# Problem requirements
Search the data for the string "Pazar" and copy each line where it turns up.
*** Data for processing ***
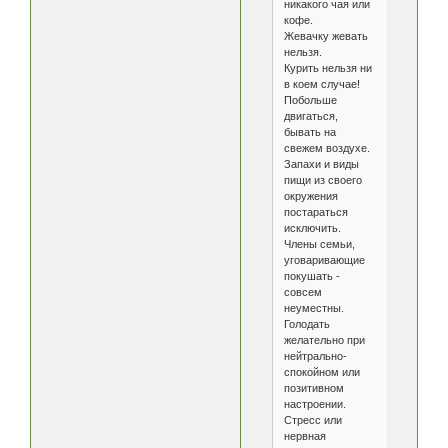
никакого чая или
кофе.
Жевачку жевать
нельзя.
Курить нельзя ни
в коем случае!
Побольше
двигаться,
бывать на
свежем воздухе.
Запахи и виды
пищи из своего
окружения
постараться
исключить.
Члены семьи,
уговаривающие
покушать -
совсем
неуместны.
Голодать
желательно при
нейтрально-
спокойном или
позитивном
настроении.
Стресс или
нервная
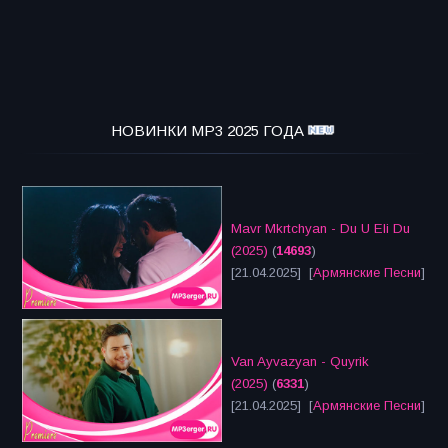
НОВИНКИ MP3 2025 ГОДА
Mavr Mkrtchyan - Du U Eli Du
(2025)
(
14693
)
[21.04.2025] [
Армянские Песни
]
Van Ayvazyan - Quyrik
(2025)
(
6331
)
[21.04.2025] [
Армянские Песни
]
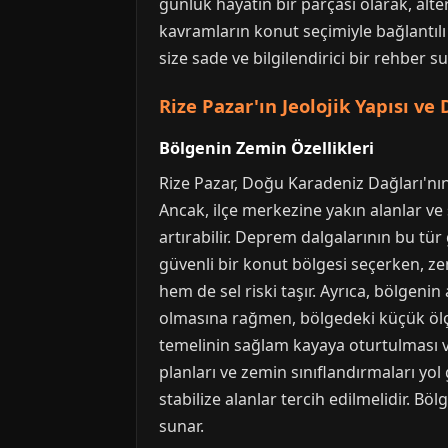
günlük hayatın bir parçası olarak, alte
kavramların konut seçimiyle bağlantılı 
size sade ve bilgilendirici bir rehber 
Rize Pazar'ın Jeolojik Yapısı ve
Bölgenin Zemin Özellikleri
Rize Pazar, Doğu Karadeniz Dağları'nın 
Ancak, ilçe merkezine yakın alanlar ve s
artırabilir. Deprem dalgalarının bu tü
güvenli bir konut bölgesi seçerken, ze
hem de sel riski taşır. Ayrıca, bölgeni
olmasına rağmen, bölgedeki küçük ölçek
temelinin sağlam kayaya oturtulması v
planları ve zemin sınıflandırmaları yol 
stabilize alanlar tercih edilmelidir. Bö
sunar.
*** End of Data for processing ***
*** Data for processing ***
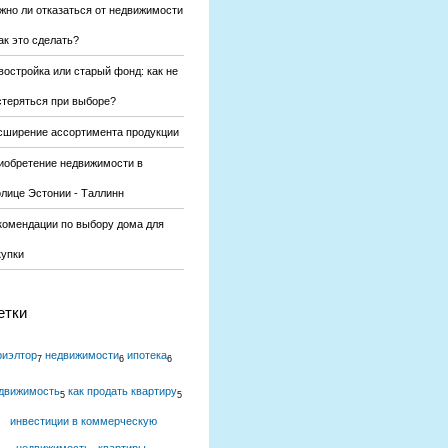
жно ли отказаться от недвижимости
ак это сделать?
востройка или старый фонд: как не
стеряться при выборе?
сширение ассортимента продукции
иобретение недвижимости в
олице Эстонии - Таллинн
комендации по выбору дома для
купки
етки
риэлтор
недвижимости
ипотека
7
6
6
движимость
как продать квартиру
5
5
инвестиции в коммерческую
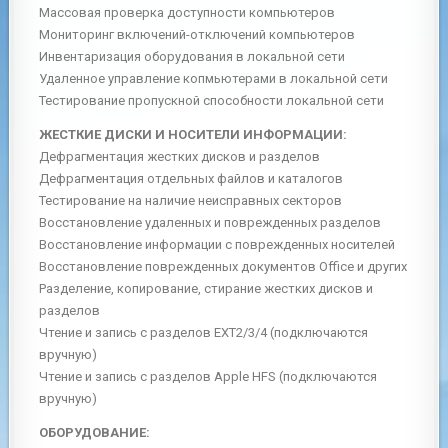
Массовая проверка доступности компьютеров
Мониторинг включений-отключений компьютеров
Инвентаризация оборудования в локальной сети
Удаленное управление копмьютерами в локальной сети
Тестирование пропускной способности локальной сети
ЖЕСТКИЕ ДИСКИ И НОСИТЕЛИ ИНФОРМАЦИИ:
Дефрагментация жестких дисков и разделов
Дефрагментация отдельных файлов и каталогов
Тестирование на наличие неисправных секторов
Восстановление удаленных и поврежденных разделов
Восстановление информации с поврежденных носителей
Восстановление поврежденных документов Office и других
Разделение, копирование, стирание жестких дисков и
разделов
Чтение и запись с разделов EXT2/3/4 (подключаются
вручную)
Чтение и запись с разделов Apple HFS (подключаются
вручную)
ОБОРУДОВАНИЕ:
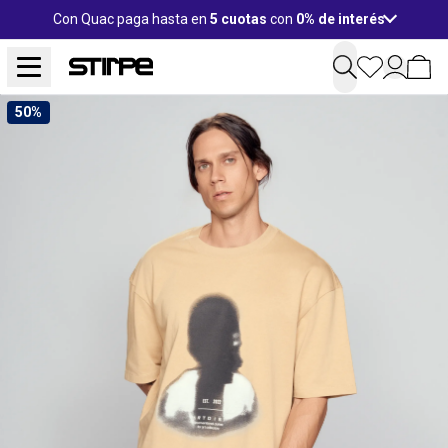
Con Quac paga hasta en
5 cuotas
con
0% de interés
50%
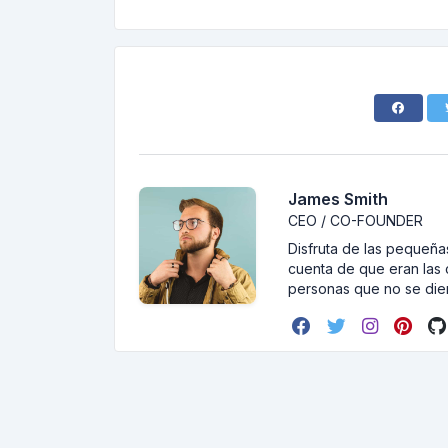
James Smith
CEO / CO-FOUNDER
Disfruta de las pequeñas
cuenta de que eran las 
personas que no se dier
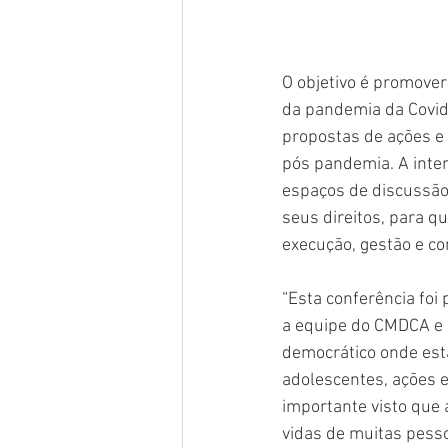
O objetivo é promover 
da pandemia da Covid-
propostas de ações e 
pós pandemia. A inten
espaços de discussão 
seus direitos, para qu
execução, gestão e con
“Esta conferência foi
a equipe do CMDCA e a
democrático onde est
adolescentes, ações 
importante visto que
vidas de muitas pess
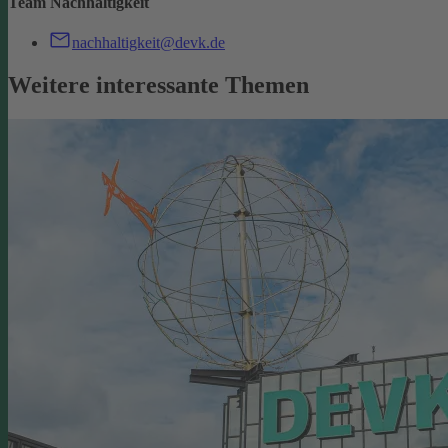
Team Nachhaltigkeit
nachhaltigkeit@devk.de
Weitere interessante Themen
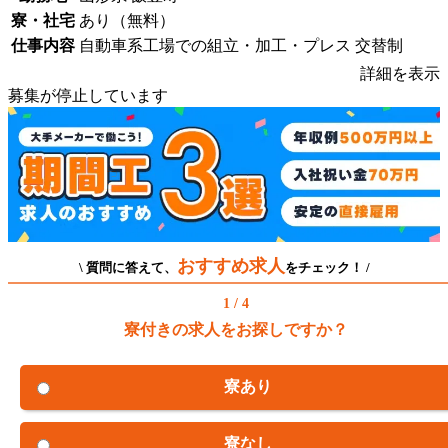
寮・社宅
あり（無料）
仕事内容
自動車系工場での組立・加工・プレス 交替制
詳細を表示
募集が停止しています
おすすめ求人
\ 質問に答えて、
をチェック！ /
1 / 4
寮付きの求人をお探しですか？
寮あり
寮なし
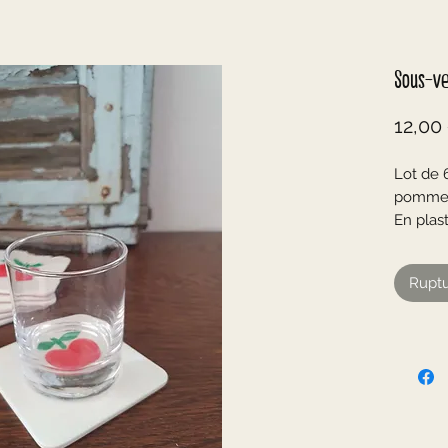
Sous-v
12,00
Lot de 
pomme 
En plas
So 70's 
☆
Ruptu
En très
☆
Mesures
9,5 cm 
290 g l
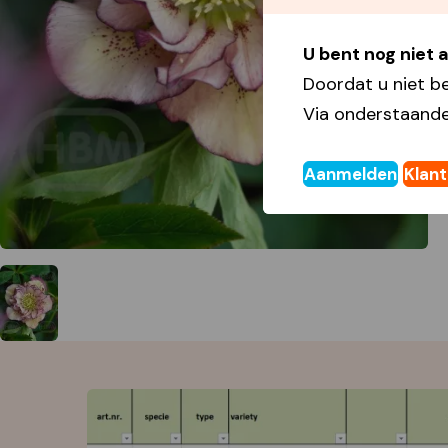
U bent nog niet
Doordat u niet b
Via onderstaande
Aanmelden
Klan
*** End of Data for processing ***
# Task result
Rize Pazar'ın Jeolojik Yapısı ve
Rize Pazar, Doğu Karadeniz Dağları'nın 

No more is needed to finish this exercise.